Example client code for calling can be found in the Panther API services
$ git clone https://github.com/pantherdb/pantherapi-pyclient.git
$ cd pantherapi-pyclient
$ python3 -m venv env
$ . env/bin/activate (bash) or source env/bin/activate.csh (C-shell or tcsh)
$ pip install -r requirements.txt
$ python3 pthr_go_annots.py --service --params_file --seq_id_file
Currently, there are three options for service types (--service or -s).
- enrich -- This is the statistical overrepresentation test on a list of genes.
- geneinfo -- This call provides GO and pathway annnotations to the uploaded genes.
- ortholog -- This call returns the orthologs of the uploaded list. Maximum of 10 genes can be loaded. The orthologs can be from a specified genome, or from all genomes in the PANTHER database (132 total).
These files (in JSON format) are in the params/ folder. They should be edited according to the uploaded data and the type of call.
enrich.json
This file should be used when enrich is specified as the service type. There are four items to be specified in this file.
- "organism": "9606" --specify an organism with a taxon ID. (see Appendix on How to find a taxon ID?)
- "annotDataSet": "GO:0008150" --specify an annotation data set. (see Appendix on How to find the ID for supported annotation dataset?)

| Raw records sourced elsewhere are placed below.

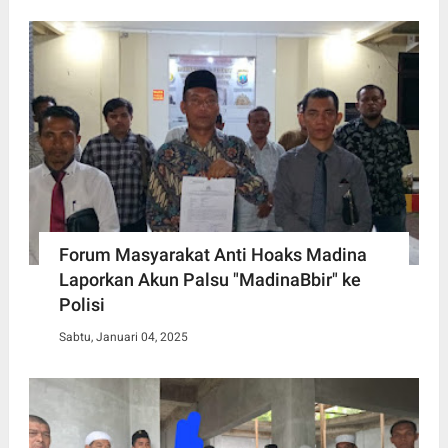
Forum Masyarakat Anti Hoaks Madina
Laporkan Akun Palsu "MadinaBbir" ke
Polisi
Sabtu, Januari 04, 2025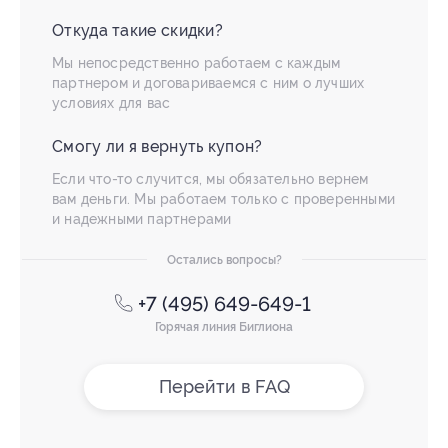
Откуда такие скидки?
Мы непосредственно работаем с каждым
партнером и договариваемся с ним о лучших
условиях для вас
Смогу ли я вернуть купон?
Если что-то случится, мы обязательно вернем
вам деньги. Мы работаем только с проверенными
и надежными партнерами
Остались вопросы?
+7 (495) 649-649-1
Горячая линия Биглиона
Перейти в FAQ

- "enrichmentTestType": "FISHER", --enter either FISHER (for Fisher's Exact test) or BINOMIAL (for binomial distribution test)
- "correction": "FDR" --specify the multi test correction method (FDR, BONFERRONI, or NONE)
geneinfo.json
This file should be used when geneinfo is specified as the service type. The organism taxon ID needs to be specified to match the uploaded data.
ortholog.json
This file should be used when ortholog is specified as the service type. There are three items to be specified
- "organism": "9606" -- specify the organism of the uploaded genes
- "orthologType": "LDO" -- specify the type of ortholog, e.g., LDO (for least divergent ortholog), or all.

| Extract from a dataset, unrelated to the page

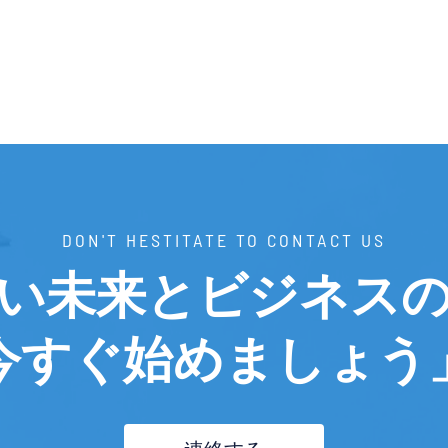
DON'T HESTITATE TO CONTACT US
い未来とビジネス
今すぐ始めましょう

- "targetOrganism": “10090,7227” -- specifiy the taxon ids for the target organisms, separated by a comma.
This should be a simple text file (.txt) with one gene identifier per line. Please visit the following page to find out the supported IDs.
www.pantherdb.org/tips/tips_batchIdSearch_supportedId.jsp
$ python3 pthr_go_annots.py -h
usage: pthr_go_annots.py [-h] [-s SERVICE] [-p PARAMS_FILE] [-f SEQ_ID_FILE]
optional arguments:
-h, --help show this help message and exit
-s SERVICE, --service SERVICE
Panther API service to call (e.g. 'enrich',
'geneinfo', 'ortholog')
-p PARAMS_FILE, --params_file PARAMS_FILE
File path to request parameters JSON file
-f SEQ_ID_FILE, --seq_id_file SEQ_ID_FILE
File path to list of sequence identifiers
Examples:
% python3 pthr_go_annots.py -s geneinfo -p params/geneinfo.json -f resources/test_ids.txt
% python3 pthr_go_annots.py -s enrich -p params/enrich.json -f resources/test_ids.txt
% python3 pthr_go_annots.py -s ortholog -p params/ortholog.json -f resources/test_ids_ortholog.txt
There are three ways to find the exact taxon IDs for genomes supported by PANTHER.

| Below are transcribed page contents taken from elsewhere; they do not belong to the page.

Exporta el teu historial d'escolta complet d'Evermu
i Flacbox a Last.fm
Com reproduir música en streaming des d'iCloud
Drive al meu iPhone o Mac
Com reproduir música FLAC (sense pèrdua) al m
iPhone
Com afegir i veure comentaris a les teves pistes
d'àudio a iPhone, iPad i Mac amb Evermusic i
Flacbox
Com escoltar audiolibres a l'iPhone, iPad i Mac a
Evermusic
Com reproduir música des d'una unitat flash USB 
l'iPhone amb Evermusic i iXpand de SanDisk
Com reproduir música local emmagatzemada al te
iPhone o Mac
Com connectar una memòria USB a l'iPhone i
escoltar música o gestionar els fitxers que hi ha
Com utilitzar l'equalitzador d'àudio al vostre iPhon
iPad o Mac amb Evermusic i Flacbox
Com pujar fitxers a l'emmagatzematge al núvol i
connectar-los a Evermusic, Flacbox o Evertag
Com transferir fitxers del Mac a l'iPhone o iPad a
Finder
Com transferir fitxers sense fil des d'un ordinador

- Go to the PANTHER Open API site (http://panthertest3.med.usc.edu:8083/services/tryItOut.jsp?url=%2Fservices%2Fapi%2Fpanther), and use the /supportedgenomes service.
- Go directly to the API link page (http://panthertest3.med.usc.edu:8083/services/oai/pantherdb/supportedgenomes).
- Run the following command: curl -X POST "http://panthertest3.med.usc.edu:8083/services/oai/pantherdb/supportedgenomes" -H "accept: application/json"
Use the taxon ID that corresponds to the genomes in the ‘name’ field.
There are three similar ways to find the IDs or text needed for the supported annotation dataset.
- Go to the PANTHER Open API site (http://panthertest3.med.usc.edu:8083/services/tryItOut.jsp?url=%2Fservices%2Fapi%2Fpanther), and use the /supportedannotdatasets service.
- Go directly to the API link page (http://panthertest3.med.usc.edu:8083/services/oai/pantherdb/supportedannotdatasets).
- Run the following command: curl -X POST "http://panthertest3.med.usc.edu:8083/services/oai/pantherdb/supportedannotdatasets" -H "accept: application/json"
Use the text in the ‘id’ field for the parameter files.